Negotiations on lowering the NBA’s age limit have stalled, though there’s plenty of time to negotiate before the targeted allowance of high school players declaring for the draft in 2022.
In the meantime, the NBA’s minor league will soon offer $125,000 salaries to 18-year-olds – up from the standard G League salary of $35,000. Will players sign those Select Contracts rather than playing college basketball, which comes with cartel-limited compensation?
Darius Bazley – who committed to Syracuse, planned to play in the NBA’s minor league then decided to sit out the upcoming season – could provide an illuminating test case. Represented by Rich Paul, Bazley signed an endorsement deal with New Balance.
Marc Stein of The New York Times:
According to Paul, Bazley’s multiyear deal will pay him $1 million “no matter what happens” with his N.B.A. career — and can pay up to $14 million if he reaches all performance incentives.
That dwarfs even the increased minor-league salary. Bazley can receive that endorsement money because he no longer cares about preserving college eligibility. The same would apply to Select Contract players.

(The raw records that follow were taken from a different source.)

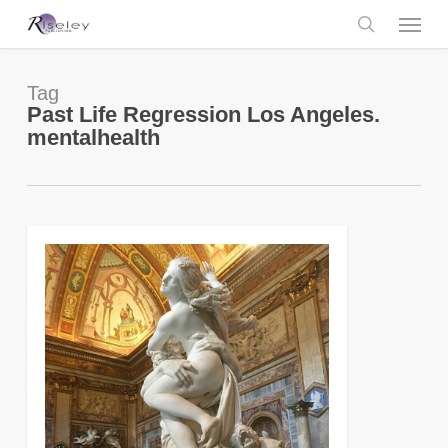
Skip
Menu
to
main
search
content
Tag
Past Life Regression Los Angeles.
mentalhealth
0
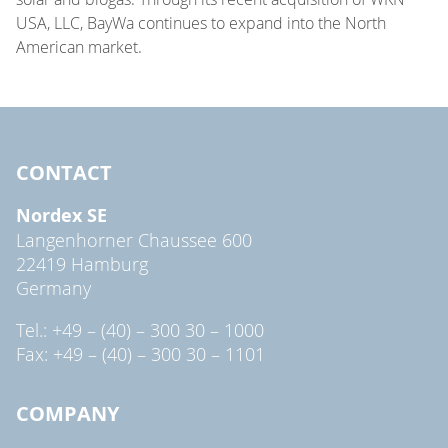
USA, LLC, BayWa continues to expand into the North
American market.
CONTACT
Nordex SE
Langenhorner Chaussee 600
22419 Hamburg
Germany
Tel.: +49 – (40) – 300 30 – 1000
Fax: +49 – (40) – 300 30 – 1101
COMPANY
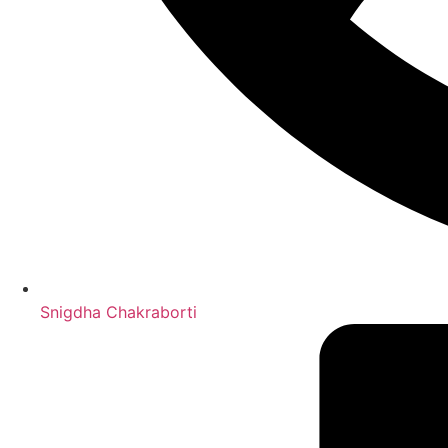
Snigdha Chakraborti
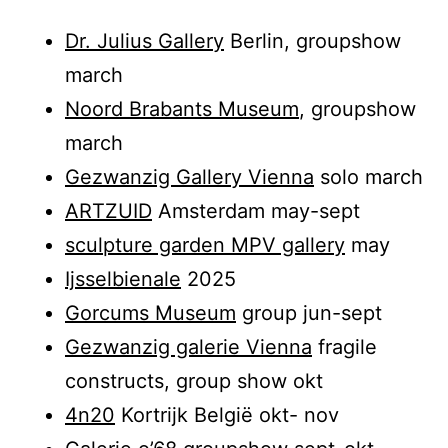
Dr. Julius Gallery
Berlin, groupshow
march
Noord Brabants Museum
, groupshow
march
Gezwanzig Gallery Vienna
solo march
ARTZUID
Amsterdam may-sept
sculpture garden MPV gallery
may
Ijsselbienale
2025
Gorcums Museum
group jun-sept
Gezwanzig galerie Vienna
fragile
constructs, group show okt
4n20
Kortrijk België okt- nov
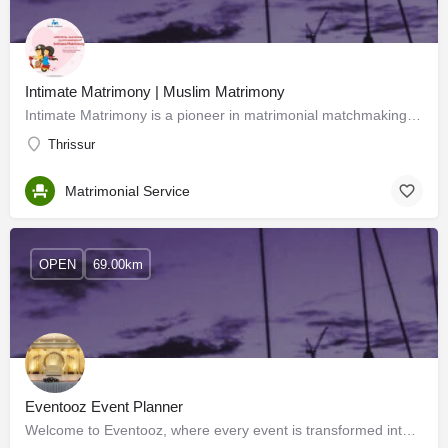
Intimate Matrimony | Muslim Matrimony
Intimate Matrimony is a pioneer in matrimonial matchmaking services committed to providing 360-degree…
Thrissur
Matrimonial Service
OPEN
69.00km
Eventooz Event Planner
Welcome to Eventooz, where every event is transformed into an extraordinary experience. As the premier event…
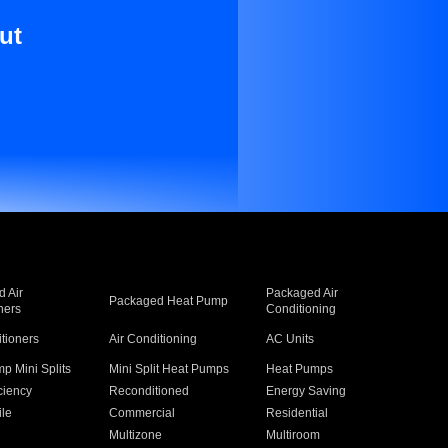
ut
 Air
Packaged Air
Packaged Heat Pump
ners
Conditioning
itioners
Air Conditioning
AC Units
p Mini Splits
Mini Split Heat Pumps
Heat Pumps
ciency
Reconditioned
Energy Saving
ile
Commercial
Residential
Multizone
Multiroom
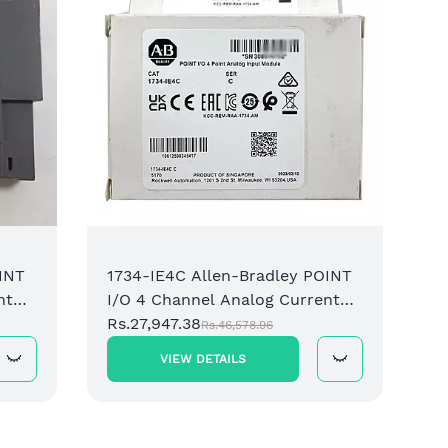
I/O 8
Input
Rs.52
INT
1734-IE4C Allen-Bradley POINT
nt
I/O 4 Channel Analog Current
Input Module
Rs.27,947.38
Rs.46,578.96
VIEW DETAILS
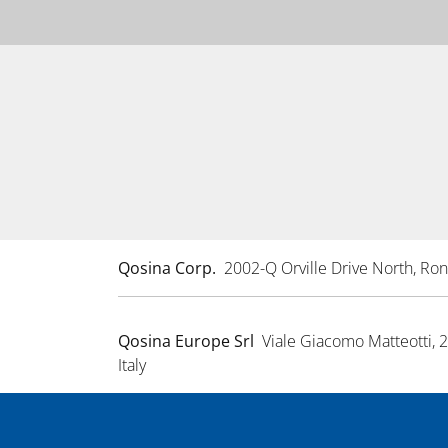
Qosina Corp.
2002-Q Orville Drive North, R
Qosina Europe Srl
Viale Giacomo Matteotti, 
Italy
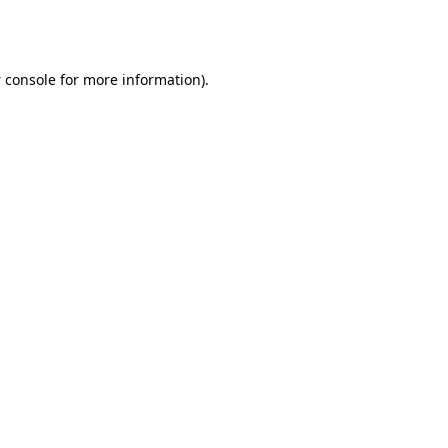
 console
for more information).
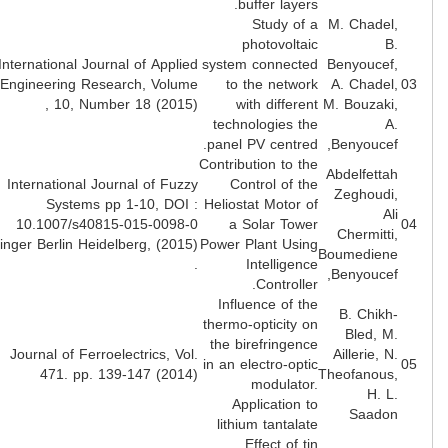
buffer layers.
Study of a
M. Chadel
photovoltaic
B
International Journal of Applied
system connected
Benyoucef
Engineering Research, Volume
to the network
A. Chadel
10, Number 18 (2015) ,
with different
M. Bouzaki
technologies the
A
panel PV centred.
Benyoucef
Contribution to the
Abdelfetta
International Journal of Fuzzy
Control of the
Zeghoudi
Systems pp 1-10, DOI :
Heliostat Motor of
Al
10.1007/s40815-015-0098-0
a Solar Tower
Chermitti
Springer Berlin Heidelberg, (2015)
Power Plant Using
Boumedien
.
Intelligence
Benyoucef
Controller.
Influence of the
B. Chikh
thermo-opticity on
Bled, M
the birefringence
Journal of Ferroelectrics, Vol.
Aillerie, N
in an electro-optic
471. pp. 139-147 (2014)
Theofanous
modulator.
H. L
Application to
Saado
lithium tantalate
Effect of tin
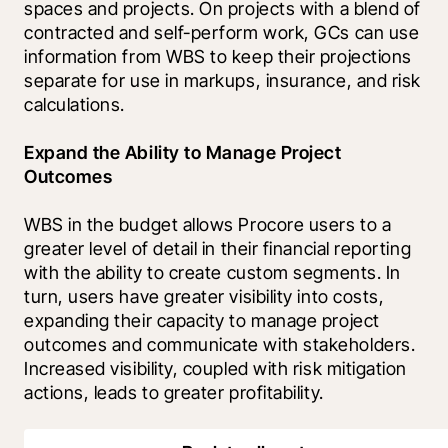
spaces and projects. On projects with a blend of 
contracted and self-perform work, GCs can use 
information from WBS to keep their projections 
separate for use in markups, insurance, and risk 
calculations.
Expand the Ability to Manage Project 
Outcomes
WBS in the budget allows Procore users to a 
greater level of detail in their financial reporting 
with the ability to create custom segments. In 
turn, users have greater visibility into costs, 
expanding their capacity to manage project 
outcomes and communicate with stakeholders. 
Increased visibility, coupled with risk mitigation 
actions, leads to greater profitability. 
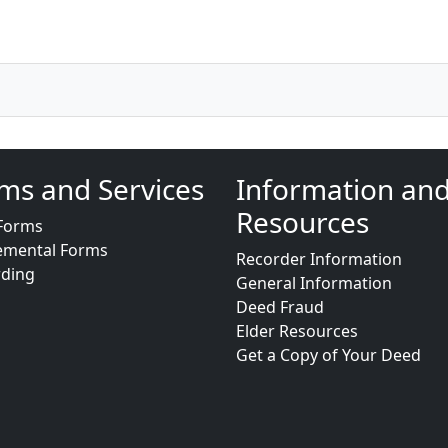
ms and Services
Information an
Resources
Forms
emental Forms
Recorder Information
rding
General Information
Deed Fraud
Elder Resources
Get a Copy of Your Deed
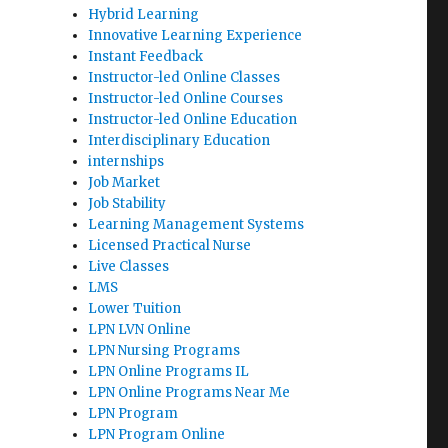
Hybrid Learning
Innovative Learning Experience
Instant Feedback
Instructor-led Online Classes
Instructor-led Online Courses
Instructor-led Online Education
Interdisciplinary Education
internships
Job Market
Job Stability
Learning Management Systems
Licensed Practical Nurse
Live Classes
LMS
Lower Tuition
LPN LVN Online
LPN Nursing Programs
LPN Online Programs IL
LPN Online Programs Near Me
LPN Program
LPN Program Online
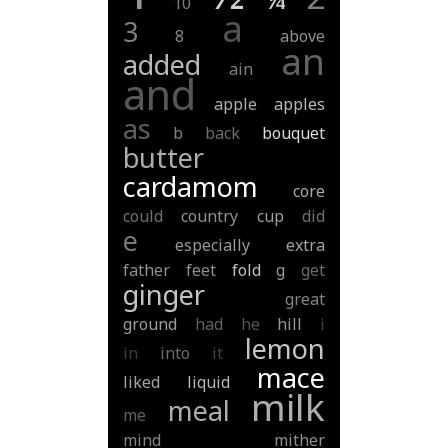
10
a
3
8
above
an
added
ain
and
apple
apples
as
b
back
bouquet
butter
cardamom
core
could
country
cup
did
e
especially
extra
father
feet
fold
g
get
ginger
great
ground
had
he
hill
i
lemon
in
into
it
mace
liked
liquid
milk
meal
me
mind
mither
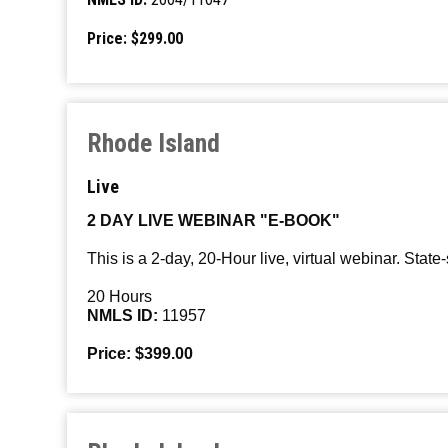
Price: $299.00
Rhode Island
Live
2 DAY LIVE WEBINAR "E-BOOK"
This is a 2-day, 20-Hour live, virtual webinar. State
20 Hours
NMLS ID:
11957
Price: $399.00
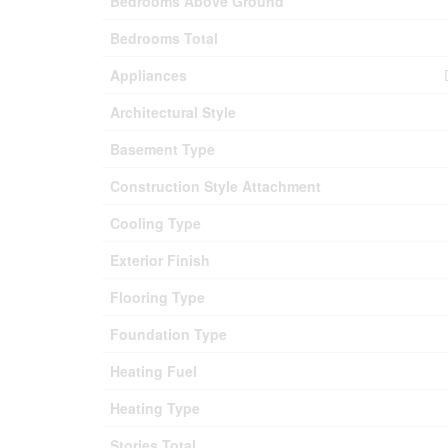
Bedrooms Above Ground
Bedrooms Total
Appliances
Architectural Style
Basement Type
Construction Style Attachment
Cooling Type
Exterior Finish
Flooring Type
Foundation Type
Heating Fuel
Heating Type
Stories Total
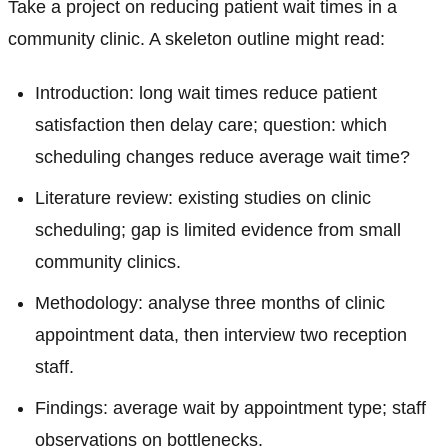
Take a project on reducing patient wait times in a
community clinic. A skeleton outline might read:
Introduction: long wait times reduce patient
satisfaction then delay care; question: which
scheduling changes reduce average wait time?
Literature review: existing studies on clinic
scheduling; gap is limited evidence from small
community clinics.
Methodology: analyse three months of clinic
appointment data, then interview two reception
staff.
Findings: average wait by appointment type; staff
observations on bottlenecks.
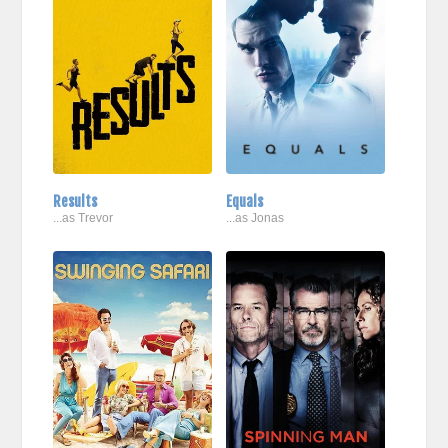
Results
Equals
...as Trevor
...as Jonas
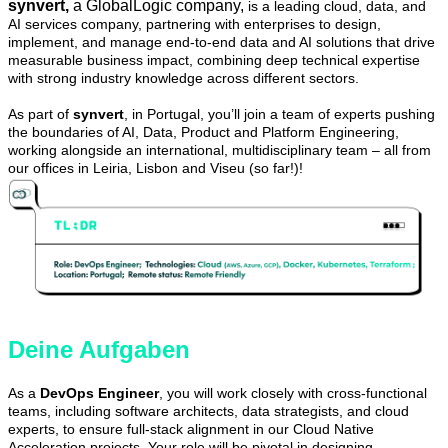
synvert,
a GlobalLogic company,
is a leading cloud, data, and
AI services company, partnering with enterprises to design,
implement, and manage end-to-end data and AI solutions that drive
measurable business impact, combining deep technical expertise
with strong industry knowledge across different sectors.
As part of
synvert
, in Portugal, you’ll join a team of experts pushing
the boundaries of AI, Data, Product and Platform Engineering,
working alongside an international, multidisciplinary team – all from
our offices in Leiria, Lisbon and Viseu (so far!)!
Deine Aufgaben
As a
DevOps Engineer
, you will work closely with cross-functional
teams, including software architects, data strategists, and cloud
experts, to ensure full-stack alignment in our Cloud Native
Acceleration projects. Your role will be pivotal in designing,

But the shoe company would become the primary employer. If the shoe company decides playing in the NBA’s minor-league for $125,000 offers the best return on investment, that’s what the player will do. If the shoe company decides the player is better off doing something else, the player will do that.
Bazley ranked just No. 17 in his class, per the 247 composite. He projects as a late first-rounder once draft-eligible next year. The money gets even bigger with more highly touted prospects.
College basketball remains the place that offers them the most exposure, and shoe companies might continue to funnel players there with under-the-table payments. That was no longer an option with Bazley, but this ought to serve as a reminder of who drives the money for elite 18-year-old players. It isn’t the G League.